Guardrails (skip these and the result is fake — single source; don't restate them inline)

  1. Don't prime the reviewers. Keep expected verdicts, "already-rejected" lists, "say READY if nothing's
    new," and round numbers OUT of the reviewer prompt. Priming hands them the answer and suppresses real
    findings — "convergence" becomes compliance. Neutral context (settled constraints, non-goals) is fine;
    a prescribed conclusion is not. Tell your prediction to the user only.
  2. Don't stop on a feeling. Stop only by the rule, the stated budget cap, or a user-approved scope —
    never because the draft "feels done" (the classic confirmation-bias tell).
  3. Judge novelty against the draft's content, not the reviewer's wording.
  4. Independence is earned, not assumed. If both reviewers are effectively the same model, agreement
    proves little; diversify model / axis / evidence. Verify reviewer B's isolation — some harnesses
    spawn a subagent that inherits the whole conversation regardless of what you nominally pass it (observed
    with Claude Code's Agent tool: a "fresh" reviewer cited an unrelated detail from earlier in the session).
    Probe for it. If B can't be isolated, it is fresh reasoning + a different axis, not context-independent —
    your real independence then rests on the different-model reviewer (A).
  5. Privacy preflight. Reviewers (especially /codex → OpenAI) see whatever you send. Redact secrets,
    credentials, PII, and proprietary context from the draft itself; scoping file reads isn't enough.
    "Complete draft" means complete w.r.t. the sanitized draft — replace decision-relevant redactions with
    abstract placeholders that preserve the constraint (e.g. [regulated customer data], [vendor contract limit]).

Output

Final draft · Accepted findings by round · Rejected findings + reasons · Decision records ·
Unresolved risks · Verification plan · Implementation status.

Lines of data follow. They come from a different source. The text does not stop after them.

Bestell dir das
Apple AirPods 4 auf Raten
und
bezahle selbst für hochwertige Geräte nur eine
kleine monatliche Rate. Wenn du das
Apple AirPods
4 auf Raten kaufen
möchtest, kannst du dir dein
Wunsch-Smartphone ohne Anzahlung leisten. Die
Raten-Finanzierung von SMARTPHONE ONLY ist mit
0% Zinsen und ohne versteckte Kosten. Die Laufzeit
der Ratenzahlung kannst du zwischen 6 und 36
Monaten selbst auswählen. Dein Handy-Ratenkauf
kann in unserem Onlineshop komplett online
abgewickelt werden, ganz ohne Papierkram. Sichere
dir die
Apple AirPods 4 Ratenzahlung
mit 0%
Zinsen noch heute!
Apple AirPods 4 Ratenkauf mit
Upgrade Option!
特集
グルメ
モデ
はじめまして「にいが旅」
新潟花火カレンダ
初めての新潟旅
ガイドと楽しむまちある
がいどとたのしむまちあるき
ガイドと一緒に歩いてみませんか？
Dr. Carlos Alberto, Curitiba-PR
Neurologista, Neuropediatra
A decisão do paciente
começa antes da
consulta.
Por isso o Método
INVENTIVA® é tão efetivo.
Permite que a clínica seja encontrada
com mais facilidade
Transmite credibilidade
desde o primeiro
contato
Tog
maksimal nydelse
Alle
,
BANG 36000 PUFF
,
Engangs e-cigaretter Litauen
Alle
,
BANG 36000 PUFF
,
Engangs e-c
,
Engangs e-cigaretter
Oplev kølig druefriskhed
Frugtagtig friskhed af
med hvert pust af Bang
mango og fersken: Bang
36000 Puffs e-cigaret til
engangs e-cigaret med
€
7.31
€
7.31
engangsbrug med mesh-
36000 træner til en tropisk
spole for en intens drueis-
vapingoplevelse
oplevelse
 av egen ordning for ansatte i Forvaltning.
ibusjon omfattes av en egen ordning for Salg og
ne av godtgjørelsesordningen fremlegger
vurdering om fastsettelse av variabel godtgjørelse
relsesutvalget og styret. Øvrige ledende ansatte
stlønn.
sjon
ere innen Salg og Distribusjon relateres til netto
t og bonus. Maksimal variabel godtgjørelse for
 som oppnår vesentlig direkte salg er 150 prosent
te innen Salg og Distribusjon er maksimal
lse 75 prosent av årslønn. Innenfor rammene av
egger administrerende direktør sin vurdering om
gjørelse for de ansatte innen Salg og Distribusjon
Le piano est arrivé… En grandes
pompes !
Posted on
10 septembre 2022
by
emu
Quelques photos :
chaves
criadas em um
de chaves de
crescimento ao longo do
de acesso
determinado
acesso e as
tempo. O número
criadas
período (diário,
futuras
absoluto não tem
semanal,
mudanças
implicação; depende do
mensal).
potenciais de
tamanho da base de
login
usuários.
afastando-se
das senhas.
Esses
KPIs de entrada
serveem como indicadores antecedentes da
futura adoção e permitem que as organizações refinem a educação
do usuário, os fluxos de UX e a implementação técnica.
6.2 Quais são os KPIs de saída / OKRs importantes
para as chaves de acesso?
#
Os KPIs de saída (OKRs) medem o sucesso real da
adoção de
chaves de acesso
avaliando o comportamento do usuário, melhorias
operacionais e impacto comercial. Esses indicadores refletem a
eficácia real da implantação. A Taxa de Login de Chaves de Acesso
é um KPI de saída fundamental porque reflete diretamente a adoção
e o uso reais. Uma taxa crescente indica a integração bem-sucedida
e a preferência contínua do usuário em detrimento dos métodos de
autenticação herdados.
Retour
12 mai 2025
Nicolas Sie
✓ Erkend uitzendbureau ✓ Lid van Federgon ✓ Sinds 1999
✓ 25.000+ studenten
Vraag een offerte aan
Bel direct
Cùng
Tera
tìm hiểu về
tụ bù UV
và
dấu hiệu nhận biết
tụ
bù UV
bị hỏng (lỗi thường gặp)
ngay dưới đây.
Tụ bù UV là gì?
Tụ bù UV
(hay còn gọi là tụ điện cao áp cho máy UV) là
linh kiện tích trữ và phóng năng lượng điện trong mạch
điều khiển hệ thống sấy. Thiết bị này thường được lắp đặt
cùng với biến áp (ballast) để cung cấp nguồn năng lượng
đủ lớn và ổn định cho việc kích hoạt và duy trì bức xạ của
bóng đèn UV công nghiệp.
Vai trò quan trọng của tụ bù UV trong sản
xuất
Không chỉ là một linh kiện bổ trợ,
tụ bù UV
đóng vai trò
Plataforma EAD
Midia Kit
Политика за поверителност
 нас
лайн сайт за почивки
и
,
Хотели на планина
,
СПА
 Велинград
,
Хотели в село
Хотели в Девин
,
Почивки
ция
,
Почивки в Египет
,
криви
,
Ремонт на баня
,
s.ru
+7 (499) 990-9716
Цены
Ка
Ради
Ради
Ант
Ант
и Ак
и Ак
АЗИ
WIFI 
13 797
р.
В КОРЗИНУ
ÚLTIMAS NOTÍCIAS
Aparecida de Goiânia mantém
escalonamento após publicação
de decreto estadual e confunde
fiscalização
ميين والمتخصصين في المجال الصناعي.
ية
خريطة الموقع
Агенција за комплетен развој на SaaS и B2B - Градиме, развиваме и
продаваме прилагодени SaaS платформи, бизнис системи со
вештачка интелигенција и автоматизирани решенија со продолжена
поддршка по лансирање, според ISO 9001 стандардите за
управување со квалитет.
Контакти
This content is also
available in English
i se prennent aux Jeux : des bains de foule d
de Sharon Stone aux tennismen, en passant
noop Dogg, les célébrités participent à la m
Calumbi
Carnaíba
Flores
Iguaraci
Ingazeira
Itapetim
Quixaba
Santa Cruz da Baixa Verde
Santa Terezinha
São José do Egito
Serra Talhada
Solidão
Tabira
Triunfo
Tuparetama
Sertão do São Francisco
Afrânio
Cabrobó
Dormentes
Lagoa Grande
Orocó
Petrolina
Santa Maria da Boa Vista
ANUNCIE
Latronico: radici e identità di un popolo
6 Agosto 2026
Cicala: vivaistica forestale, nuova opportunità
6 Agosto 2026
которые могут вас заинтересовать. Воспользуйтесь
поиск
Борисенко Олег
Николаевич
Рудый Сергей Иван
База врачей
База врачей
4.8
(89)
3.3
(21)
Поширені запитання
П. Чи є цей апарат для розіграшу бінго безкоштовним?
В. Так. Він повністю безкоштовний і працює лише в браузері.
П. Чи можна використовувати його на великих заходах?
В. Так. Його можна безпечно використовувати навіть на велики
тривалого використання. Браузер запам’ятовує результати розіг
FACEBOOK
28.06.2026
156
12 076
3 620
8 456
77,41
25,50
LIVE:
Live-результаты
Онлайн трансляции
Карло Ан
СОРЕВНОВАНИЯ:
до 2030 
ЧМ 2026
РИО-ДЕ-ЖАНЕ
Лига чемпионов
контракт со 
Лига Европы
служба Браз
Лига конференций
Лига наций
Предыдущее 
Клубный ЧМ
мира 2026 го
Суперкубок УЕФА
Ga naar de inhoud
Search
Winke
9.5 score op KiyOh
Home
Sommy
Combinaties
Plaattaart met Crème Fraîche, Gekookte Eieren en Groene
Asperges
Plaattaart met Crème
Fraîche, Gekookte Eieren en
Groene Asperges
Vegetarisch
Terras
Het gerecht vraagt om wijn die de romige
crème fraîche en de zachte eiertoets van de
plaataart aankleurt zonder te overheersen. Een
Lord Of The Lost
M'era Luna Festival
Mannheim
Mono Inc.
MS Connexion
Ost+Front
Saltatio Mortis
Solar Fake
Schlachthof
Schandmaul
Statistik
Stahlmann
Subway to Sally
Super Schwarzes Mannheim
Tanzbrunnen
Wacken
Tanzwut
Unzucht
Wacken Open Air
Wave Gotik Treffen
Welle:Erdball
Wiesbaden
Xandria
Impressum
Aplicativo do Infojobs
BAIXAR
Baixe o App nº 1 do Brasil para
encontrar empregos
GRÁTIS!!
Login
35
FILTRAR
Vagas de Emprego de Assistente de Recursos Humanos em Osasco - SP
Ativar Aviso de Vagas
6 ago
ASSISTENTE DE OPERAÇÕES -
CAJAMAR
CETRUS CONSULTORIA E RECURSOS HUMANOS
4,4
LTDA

Notes (read once — rationale, not steps)

  • Why two independent reviewers: a single model can't see its own blind spots; a different model (A)
    catches different classes of error, and an isolated fresh perspective (B) catches what shared context
    would have suppressed. Their disagreement is the highest-signal output — it's exactly where a lone
    reviewer would have adopted a wrong premise.
  • The orchestrator writes the draft and judges the critiques — the loop's weakest link. That's why the
    rejection ledger + self-bias line are mandatory: they're your only audit trail against your own bias.

Appendix — codex (environment-specific; not part of the method)

  • Use a fresh codex exec — its resume rejects the -C working-dir flag, so start fresh each round.
  • Treat codex as GPT unless the user says otherwise.
  • stderr capture: a fixed path like /tmp/codex-err-$$.txt ($$ = shell PID; ensure it runs in a shell;
    BSD mktemp fails on a template with a suffix after the Xs).